Rabu, 25 Januari 2012

Pembahasan RUU Pemilu Mulur Sampai Maret 2012

DPR dan pemerintah sepakat untuk memperpanjang masa pembahasan sampai Maret


Pemerintah dan Dewan Perwakilan Rakyat menyepakati pembahasan Rancangan Undang-undang Pemilu diperpanjang sampai Maret 2012. Diharapkan, pada Maret itu, RUU sudah bisa disahkan sehingga April sudah berjalan aturan Pemilu yang baru.
Ketua Panitia Khusus RUU Pemilu Arif Wibowo mengatakan, dengan pengesahan pada Maret itu, masih ada waktu selambat-lambatnya 30 hari untuk diundang-undangkan. "Bersamaan dengan April itu, KPU yang baru terbentuk," kata politikus Partai Demokrasi Indonesia Perjuangan itu. "Jadi nanti sisa waktu dua tahun sebelum Pemilu bisa dipersiapkan dengan baik," katanya usai rapat dengan Menteri Dalam Negeri Gamawan Fauzi di Senayan, Jakarta, Rabu 23 November 2011.
Arif mengatakan, pembahasan ini memang mulur dari target yang dibuat sebelumnya yakni 2,5 tahun sebelum Pemilu sudah ada UU baru. "Namun dua tahun (tersisa) dianggap masih layak untuk siapkan Pemilu yang demokratis, langsung, umum, bebas, rahasia, jujur dan adil," katanya.
RUU ini sendiri setidaknya terbentur pada dua poin krusial yakni soal parliamentary threshold (ambang parlemen) dan besaran kursi per satu daerah pemilihan.
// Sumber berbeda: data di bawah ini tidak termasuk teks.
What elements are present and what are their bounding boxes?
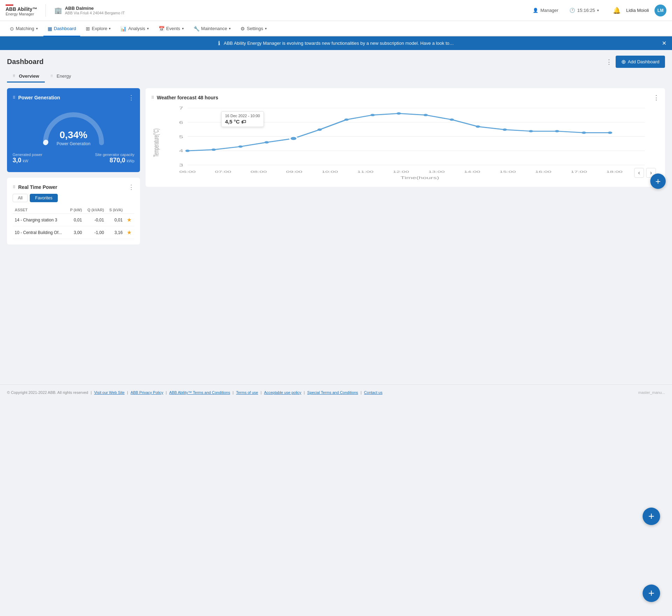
add-widget-fab-bottom[interactable]: + (643, 585, 660, 602)
p-value: 3,00 (67, 226, 84, 239)
svg-point-37 (503, 128, 507, 131)
nav-item-events[interactable]: 📅 Events ▾ (154, 21, 188, 37)
svg-text:10:00: 10:00 (322, 170, 338, 174)
svg-text:3: 3 (179, 163, 183, 168)
svg-point-41 (608, 132, 612, 134)
footer-link-acceptable-use[interactable]: Acceptable use policy (264, 390, 301, 395)
add-widget-fab-lower[interactable]: + (643, 508, 660, 525)
explore-icon: ⊞ (86, 26, 90, 31)
add-widget-fab-weather[interactable]: + (650, 174, 666, 189)
capacity-label: Site generator capacity (95, 153, 134, 157)
filter-all-button[interactable]: All (13, 194, 28, 202)
svg-point-34 (424, 114, 428, 116)
footer-link-website[interactable]: Visit our Web Site (94, 390, 125, 395)
footer-link-terms-use[interactable]: Terms of use (236, 390, 258, 395)
col-star (125, 206, 134, 214)
analysis-icon: 📊 (120, 26, 126, 31)
clock-icon: 🕐 (569, 8, 575, 13)
tooltip-value: 4,5 °C 🏷 (225, 119, 260, 125)
banner-text: ABB Ability Energy Manager is evolving t… (224, 41, 454, 46)
power-gen-more-icon[interactable]: ⋮ (128, 94, 134, 101)
svg-point-39 (555, 130, 559, 133)
site-selector[interactable]: 🏢 ABB Dalmine ABB Via Friuli 4 24044 Ber… (54, 6, 125, 15)
power-gen-drag-icon: ⠿ (13, 95, 15, 100)
events-chevron-icon: ▾ (182, 27, 184, 30)
power-gen-footer: Generated power 3,0 kW Site generator ca… (13, 153, 134, 164)
weather-more-icon[interactable]: ⋮ (653, 94, 659, 101)
gauge-value: 0,34% (57, 129, 91, 141)
svg-point-29 (290, 136, 297, 140)
nav-item-matching[interactable]: ⊙ Matching ▾ (6, 21, 42, 37)
power-gen-title: ⠿ Power Generation (13, 95, 60, 100)
add-dashboard-plus-icon: ⊕ (621, 58, 626, 65)
col-q: Q (kVAR) (84, 206, 106, 214)
power-generation-card: ⠿ Power Generation ⋮ 0,34% (7, 88, 140, 172)
site-generator-capacity: Site generator capacity 870,0 kWp (95, 153, 134, 164)
tab-overview[interactable]: ⠿ Overview (7, 71, 45, 83)
time-display[interactable]: 🕐 15:16:25 ▾ (569, 8, 599, 13)
dashboard-more-icon[interactable]: ⋮ (606, 58, 612, 66)
generated-power: Generated power 3,0 kW (13, 153, 42, 164)
footer-version: master_manu... (638, 390, 665, 395)
dashboard-actions: ⋮ ⊕ Add Dashboard (606, 56, 665, 68)
capacity-unit: kWp (127, 159, 134, 163)
banner-close-icon[interactable]: ✕ (662, 40, 666, 47)
svg-point-33 (397, 112, 401, 115)
svg-text:08:00: 08:00 (251, 170, 267, 174)
col-p: P (kW) (67, 206, 84, 214)
app-header: ABB Ability™ Energy Manager 🏢 ABB Dalmin… (0, 0, 672, 21)
gauge-container: 0,34% Power Generation (13, 104, 134, 150)
chart-area: 7 6 5 4 3 06:00 07:00 08:00 09:00 10:00 … (151, 104, 659, 181)
svg-text:15:00: 15:00 (499, 170, 516, 174)
generated-power-label: Generated power (13, 153, 42, 157)
notifications-bell-icon[interactable]: 🔔 (613, 7, 621, 14)
svg-point-36 (476, 126, 480, 128)
footer-link-privacy[interactable]: ABB Privacy Policy (131, 390, 163, 395)
footer-links: © Copyright 2021-2022 ABB. All rights re… (7, 390, 383, 395)
rtp-title: ⠿ Real Time Power (13, 184, 57, 190)
svg-text:Time(hours): Time(hours) (400, 176, 439, 180)
generated-power-unit: kW (23, 159, 28, 163)
star-cell[interactable]: ★ (125, 226, 134, 239)
power-gen-card-header: ⠿ Power Generation ⋮ (13, 94, 134, 101)
svg-text:17:00: 17:00 (570, 170, 587, 174)
svg-point-31 (344, 119, 349, 121)
rtp-table-header: ASSET P (kW) Q (kVAR) S (kVA) (13, 206, 134, 214)
settings-chevron-icon: ▾ (265, 27, 267, 30)
chart-prev-button[interactable]: ‹ (634, 168, 644, 178)
tab-energy-drag-handle: ⠿ (50, 74, 53, 78)
nav-item-dashboard[interactable]: ▦ Dashboard (43, 21, 80, 37)
dashboard-header: Dashboard ⋮ ⊕ Add Dashboard (0, 50, 672, 71)
p-value: 0,01 (67, 214, 84, 226)
dashboard-title: Dashboard (7, 58, 43, 66)
matching-chevron-icon: ▾ (36, 27, 38, 30)
dashboard-icon: ▦ (48, 26, 52, 31)
svg-text:Temperature(°C): Temperature(°C) (152, 128, 160, 157)
svg-text:18:00: 18:00 (606, 170, 623, 174)
footer-link-contact[interactable]: Contact us (364, 390, 383, 395)
svg-point-35 (450, 119, 454, 121)
svg-text:7: 7 (179, 106, 183, 111)
nav-item-analysis[interactable]: 📊 Analysis ▾ (116, 21, 153, 37)
star-cell[interactable]: ★ (125, 214, 134, 226)
tab-energy[interactable]: ⠿ Energy (45, 71, 77, 83)
filter-favorites-button[interactable]: Favorites (30, 194, 57, 202)
star-icon: ★ (127, 229, 132, 235)
user-avatar[interactable]: LM (654, 5, 666, 16)
nav-item-settings[interactable]: ⚙ Settings ▾ (236, 21, 271, 37)
rtp-more-icon[interactable]: ⋮ (128, 183, 134, 191)
svg-text:11:00: 11:00 (357, 170, 374, 174)
analysis-chevron-icon: ▾ (147, 27, 149, 30)
explore-chevron-icon: ▾ (109, 27, 111, 30)
rtp-filters: All Favorites (13, 194, 134, 202)
info-banner: ℹ ABB Ability Energy Manager is evolving… (0, 36, 672, 50)
manager-label: 👤 Manager (533, 8, 558, 13)
footer-link-special-terms[interactable]: Special Terms and Conditions (307, 390, 358, 395)
add-dashboard-button[interactable]: ⊕ Add Dashboard (616, 56, 665, 68)
asset-name: 10 - Central Building Of... (13, 226, 67, 239)
svg-text:16:00: 16:00 (535, 170, 552, 174)
nav-item-maintenance[interactable]: 🔧 Maintenance ▾ (189, 21, 235, 37)
nav-item-explore[interactable]: ⊞ Explore ▾ (82, 21, 115, 37)
footer-link-terms[interactable]: ABB Ability™ Terms and Conditions (169, 390, 230, 395)
header-right: 🔔 Lidia Moioli LM (613, 5, 666, 16)
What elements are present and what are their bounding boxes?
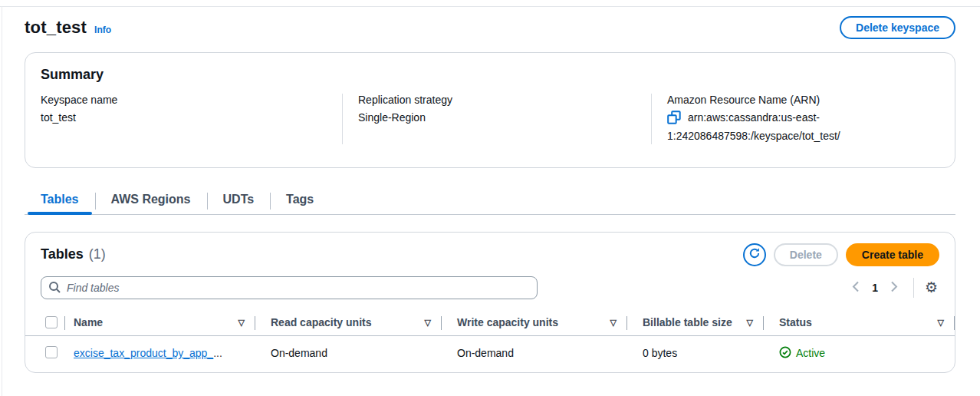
tables-panel-title: Tables(1) (41, 246, 106, 262)
summary-field-arn: Amazon Resource Name (ARN) arn:aws:cassa… (651, 94, 939, 144)
tab-aws-regions[interactable]: AWS Regions (95, 189, 207, 214)
create-table-button[interactable]: Create table (846, 243, 939, 266)
refresh-icon (748, 247, 761, 262)
column-header-billable-size[interactable]: Billable table size ▽ (627, 310, 764, 335)
header-checkbox-cell (25, 310, 65, 335)
select-all-checkbox[interactable] (45, 316, 58, 328)
sort-icon[interactable]: ▽ (610, 318, 617, 328)
page-header: tot_test Info Delete keyspace (25, 15, 955, 40)
table-header-row: Name ▽ Read capacity units ▽ Write capac… (25, 310, 955, 336)
info-link[interactable]: Info (94, 25, 111, 35)
column-header-write-capacity[interactable]: Write capacity units ▽ (442, 310, 627, 335)
search-box (41, 276, 538, 299)
field-label: Replication strategy (358, 94, 633, 106)
field-value: tot_test (41, 110, 324, 125)
row-checkbox-cell (25, 346, 65, 361)
tab-tags[interactable]: Tags (270, 189, 330, 214)
chevron-left-icon (852, 281, 860, 295)
tab-udts[interactable]: UDTs (207, 189, 271, 214)
top-divider (0, 6, 980, 7)
refresh-button[interactable] (743, 243, 766, 266)
field-label: Keyspace name (41, 94, 324, 106)
sort-icon[interactable]: ▽ (938, 318, 944, 328)
keyspace-detail-page: tot_test Info Delete keyspace Summary Ke… (0, 15, 980, 373)
settings-gear-icon[interactable]: ⚙ (923, 280, 939, 295)
sort-icon[interactable]: ▽ (425, 318, 431, 328)
row-checkbox[interactable] (45, 346, 58, 358)
copy-icon[interactable] (667, 111, 681, 128)
summary-heading: Summary (41, 67, 939, 83)
tables-panel: Tables(1) Delete Create table (25, 232, 955, 373)
pagination: 1 ⚙ (847, 278, 939, 298)
next-page-button[interactable] (886, 278, 903, 298)
cell-status: Active (764, 346, 955, 361)
status-active-icon (779, 346, 791, 361)
chevron-right-icon (890, 281, 898, 295)
sort-icon[interactable]: ▽ (747, 318, 753, 328)
summary-field-keyspace-name: Keyspace name tot_test (41, 94, 342, 144)
cell-billable-size: 0 bytes (627, 347, 764, 359)
field-value: Single-Region (358, 110, 633, 125)
page-number[interactable]: 1 (872, 282, 878, 294)
arn-value-line1: arn:aws:cassandra:us-east- (688, 111, 820, 124)
status-badge: Active (796, 347, 825, 359)
column-header-read-capacity[interactable]: Read capacity units ▽ (255, 310, 442, 335)
tab-tables[interactable]: Tables (25, 189, 95, 214)
cell-read-capacity: On-demand (255, 347, 442, 359)
previous-page-button[interactable] (847, 278, 864, 298)
column-header-status[interactable]: Status ▽ (764, 310, 955, 335)
pagination-divider (913, 278, 914, 298)
table-row: excise_tax_product_by_app_... On-demand … (25, 336, 955, 371)
cell-write-capacity: On-demand (442, 347, 627, 359)
arn-value-line2: 1:242086487598:/keyspace/tot_test/ (667, 130, 840, 142)
field-label: Amazon Resource Name (ARN) (667, 94, 921, 106)
page-title: tot_test (25, 18, 87, 38)
cell-table-name: excise_tax_product_by_app_... (65, 347, 255, 359)
summary-field-replication-strategy: Replication strategy Single-Region (342, 94, 651, 144)
summary-card: Summary Keyspace name tot_test Replicati… (25, 52, 955, 168)
tables-count: (1) (89, 246, 106, 262)
delete-keyspace-button[interactable]: Delete keyspace (840, 16, 955, 39)
tab-bar: Tables AWS Regions UDTs Tags (25, 189, 955, 215)
tables-table: Name ▽ Read capacity units ▽ Write capac… (25, 310, 955, 371)
table-name-link[interactable]: excise_tax_product_by_app_ (74, 347, 213, 359)
column-header-name[interactable]: Name ▽ (65, 310, 255, 335)
search-icon (48, 281, 61, 296)
delete-table-button[interactable]: Delete (774, 243, 838, 266)
find-tables-input[interactable] (41, 276, 538, 299)
truncation-ellipsis: ... (213, 347, 222, 359)
sort-icon[interactable]: ▽ (238, 318, 245, 328)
Partai-partai besar seperti Golkar dan PDIP menginginkan ambang parlemen meningkat jadi 5 persen, sementara partai-partai yang punya suara di bawah 10 persen hanya di kisaran 3 persen.

Suharso: Sistem Pemilu Perlu Disederhanakan

Sistem Pemilu kalau bisa lebih sederhana, itu akan lebih mengurangi kecurangan


Wakil Ketua Umum PPP, Suharso Monoarfa, menyatakan revisi Undang-undang Pemilu mesti menghasilkan sistem pemilu yang lebih sederhana dan mudah. Dengan begitu, kata mantan Menteri Perumahan itu, tingkat partisipasi rakyat bisa tinggi.
"Bagi kita yang penting bagaimana sistem Pemilu kalau bisa lebih sederhana, itu akan lebih mengurangi peluang terjadinya kecurangan," ujar Suharso usai acara diskusi di Ruang Rapat Fraksi PPP, DPR RI, Jakarta, Jumat 25 November 2011.
Selain itu, lanjut Suharso, UU Pemilu tersebut juga harus dapat menjamin tingkat keterwakilan anggota parlemen yang lebih baik. "Unsur keterwakilan itu harus dipertahankan. Jangan sampai kemudian Pemilu ini tidak melahirkan tingkat ketidakterwakilan yang tinggi. Saya tidak bicara parliamentary threshold harus berapa, kami melihat sistem mana yang menjamin keterwakilannya itu lebih tinggi, sebab kami ingin suara rakyat tidak dibuang begitu saja," kata Suharso.
Suharso menambahkan, ada kecenderungan tingkat partisipasi masyarakat untuk memberikan suara dalam pemilu juga akan terus menurun. Perlu dicermati apa yang menjadi penyebabnya sehingga bisa disiapkan langkah antisipasi agar tingkat partisipasi tersebut dapat dipertahankan, bahkan kalau bisa ditingkatkan.
Sistem pemilu yang terlalu rumit, menurut Suharso, akan cenderung membuat masyarakat semakin tak percaya aspirasi politiknya akan tersalurkan. "Saya khawatirkan nanti karena pandangan-pandangan yang membuat bias pada penduduk, para pemilih, kemudian mereka menjadi apatis. Itu terjadi di negara-negara besar yang menganut demokrasi," kata Suharso.
Suharso mengharapkan situasi masyarakat yang tidak percaya lagi terhadap politik dan demokrasi tersebut jangan sampai terjadi di Indonesia. Oleh karena itu sistem pemilu yang mudah dan sederhana menjadi penting agar masyarakat dapat antusias terlibat dan mengawasi aspirasi yang disampaikannya.
"Kesadaran itu datang dari rakyat. Sehingga bagaimana sistem tersebut bisa dikontrol secara sederhana oleh pemilih, itu yang penting," kata Suharso. "Jangan sampai dibikin sulit dan rumit untuk dikontrol. Kan banyak suara yang bertambah terus tiba-tiba hilang di tengah jalan."